What is being asked:
For this exercise, output the entries below exactly from the line that holds "articles préférés ❤" to the line that holds "ограничения свободы за публикацию в", both ends included. No pictures belong in the copy.

*** Exercise input

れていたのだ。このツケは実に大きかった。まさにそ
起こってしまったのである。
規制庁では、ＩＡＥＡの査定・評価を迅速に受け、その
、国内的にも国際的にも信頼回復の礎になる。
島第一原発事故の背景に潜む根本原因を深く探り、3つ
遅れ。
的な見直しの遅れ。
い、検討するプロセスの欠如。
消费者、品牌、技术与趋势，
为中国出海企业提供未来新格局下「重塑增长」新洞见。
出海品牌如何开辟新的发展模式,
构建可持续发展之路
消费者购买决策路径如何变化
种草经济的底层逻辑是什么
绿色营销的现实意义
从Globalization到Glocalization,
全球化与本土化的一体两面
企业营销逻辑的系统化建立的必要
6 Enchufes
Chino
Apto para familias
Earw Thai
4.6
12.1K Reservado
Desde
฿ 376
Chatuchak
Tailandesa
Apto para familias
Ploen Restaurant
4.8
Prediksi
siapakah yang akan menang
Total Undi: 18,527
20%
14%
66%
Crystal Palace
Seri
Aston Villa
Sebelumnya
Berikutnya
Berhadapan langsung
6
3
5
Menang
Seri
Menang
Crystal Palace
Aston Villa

******
*** Exercise input

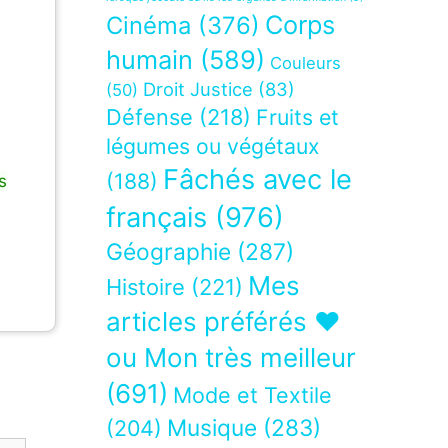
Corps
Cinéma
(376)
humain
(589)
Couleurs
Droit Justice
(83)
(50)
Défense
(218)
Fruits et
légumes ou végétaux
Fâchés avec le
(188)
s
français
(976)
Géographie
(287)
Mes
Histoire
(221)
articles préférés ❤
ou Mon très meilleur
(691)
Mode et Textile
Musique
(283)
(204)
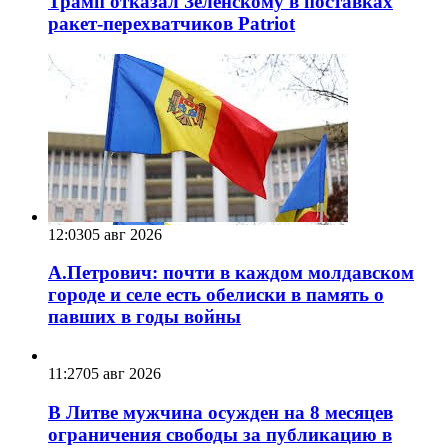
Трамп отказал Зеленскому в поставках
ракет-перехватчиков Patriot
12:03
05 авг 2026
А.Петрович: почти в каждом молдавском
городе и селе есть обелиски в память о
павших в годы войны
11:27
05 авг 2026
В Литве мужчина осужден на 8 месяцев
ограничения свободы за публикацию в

******

Problem solution:
articles préférés ❤
ou Mon très meilleur
(691)
Mode et Textile
Musique
(283)
(204)
Трамп отказал Зеленскому в поставках
ракет-перехватчиков Patriot
12:03
05 авг 2026
А.Петрович: почти в каждом молдавском
городе и селе есть обелиски в память о
павших в годы войны
11:27
05 авг 2026
В Литве мужчина осужден на 8 месяцев
ограничения свободы за публикацию в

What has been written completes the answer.